Scientific classification
- Kingdom: Fungi
- Division: Ascomycota
- Class: Lecanoromycetes
- Order: Lecanorales
- Family: Parmeliaceae
- Genus: Pseudephebe
- Species: P. pubescens
- Binomial name: Pseudephebe pubescens (L.) M.Choisy (1930)

= Pseudephebe pubescens =

- Authority: (L.) M.Choisy (1930)
- Conservation status: G5

Species of lichen-forming fungus

Pseudephebe pubescens, also known as 'fine rock wool', is a temperate alpine lichen. It is a member of the genus Pseudephebe, a lichen group characterized by dense mats of brown to near-black "hairs".

==Taxonomy==
Linnaeus first described Lichen pubescens in 1753. Maurice Choisy transferred it to the genus Pseudephebe in 1930. It is usually distinguished from P. minuscula due to P. pubescens preferring a moister habitat, and its branches are more terete and lack the irregularities of P. minuscula. The morphological and ecological differences between the two species are often overlapping, and it can be difficult to truly distinguish the two without molecular analysis.

==Description==
Pseudephebe pubescens is a fruticose lichen that forms decumbent mats made of isotomic-dichotomous branching thalli. The branching occurs frequently and weaves around itself, leading to the woolen appearance. Dark brown to black in color and shiny. Apothecia are rare, but are rarely greater than 6 mm in diameter and have the same appearance as the rest of the thallus. The species lacks isidia, soredia, and pseudocyphellae. Pycnidia occur in great numbers on tubercles with conspicuous ostioles. It is not known to produce any secondary metabolites.

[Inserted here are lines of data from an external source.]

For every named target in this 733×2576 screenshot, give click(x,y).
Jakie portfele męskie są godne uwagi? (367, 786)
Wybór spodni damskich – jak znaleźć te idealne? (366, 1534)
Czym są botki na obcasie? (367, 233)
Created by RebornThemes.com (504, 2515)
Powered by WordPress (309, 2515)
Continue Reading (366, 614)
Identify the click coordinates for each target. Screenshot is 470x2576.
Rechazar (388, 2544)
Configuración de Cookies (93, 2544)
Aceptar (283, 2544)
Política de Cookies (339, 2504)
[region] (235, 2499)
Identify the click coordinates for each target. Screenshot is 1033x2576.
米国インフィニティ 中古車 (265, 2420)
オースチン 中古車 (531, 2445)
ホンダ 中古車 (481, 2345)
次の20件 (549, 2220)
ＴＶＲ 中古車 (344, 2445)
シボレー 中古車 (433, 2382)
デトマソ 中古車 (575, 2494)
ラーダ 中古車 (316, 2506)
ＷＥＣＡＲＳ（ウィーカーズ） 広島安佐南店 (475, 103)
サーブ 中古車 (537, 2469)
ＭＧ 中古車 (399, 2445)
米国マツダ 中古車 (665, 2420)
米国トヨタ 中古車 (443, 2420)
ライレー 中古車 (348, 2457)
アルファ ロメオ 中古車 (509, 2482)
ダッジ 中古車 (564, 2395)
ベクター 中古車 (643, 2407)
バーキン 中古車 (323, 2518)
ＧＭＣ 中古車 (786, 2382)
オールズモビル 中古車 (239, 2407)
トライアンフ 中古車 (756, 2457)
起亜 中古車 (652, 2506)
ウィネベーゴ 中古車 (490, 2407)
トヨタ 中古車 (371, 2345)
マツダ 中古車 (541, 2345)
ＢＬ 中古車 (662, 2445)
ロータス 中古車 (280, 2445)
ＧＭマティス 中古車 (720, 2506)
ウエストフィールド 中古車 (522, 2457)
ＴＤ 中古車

==Habitat and distribution==
Pseudephebe pubescens is found specifically on acidic or silicate rocks in temperate-alpine or sub-arctic regions. It has circumpolar sightings, being found from the Canadian territories, throughout the United States, and sometimes in alpine Mexico. It has been known in Europe, but recently discovered in China and even been found in the Andes and in Australia. It has been known to grow upon wood occasionally. Pseudephebe pubescens tends to be in more temperate environments than P. minuscula.